» WHAT TO WORK ON
Your answer should be one number: the count of lines in the records that include the word "ScienceDaily".

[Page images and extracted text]

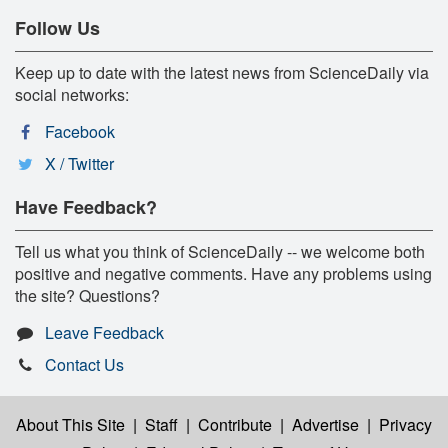
Follow Us
Keep up to date with the latest news from ScienceDaily via
social networks:
Facebook
X / Twitter
Have Feedback?
Tell us what you think of ScienceDaily -- we welcome both
positive and negative comments. Have any problems using
the site? Questions?
Leave Feedback
Contact Us
About This Site
|
Staff
|
Contribute
|
Advertise
|
Privacy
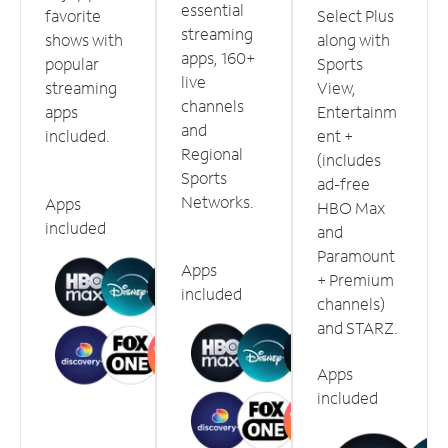
essential
favorite
Select Plus
streaming
shows with
along with
apps, 160+
popular
Sports
live
streaming
View,
channels
apps
Entertainm
and
included.
ent +
Regional
(includes
Sports
ad-free
Networks.
Apps
HBO Max
included
and
Paramount
Apps
+ Premium
included
channels)
and STARZ.
Apps
included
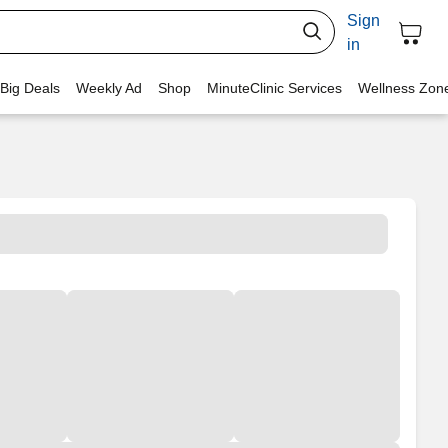
Sign
in
 Big Deals
Weekly Ad
Shop
MinuteClinic Services
Wellness Zon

» ANSWER TO THE PROBLEM
2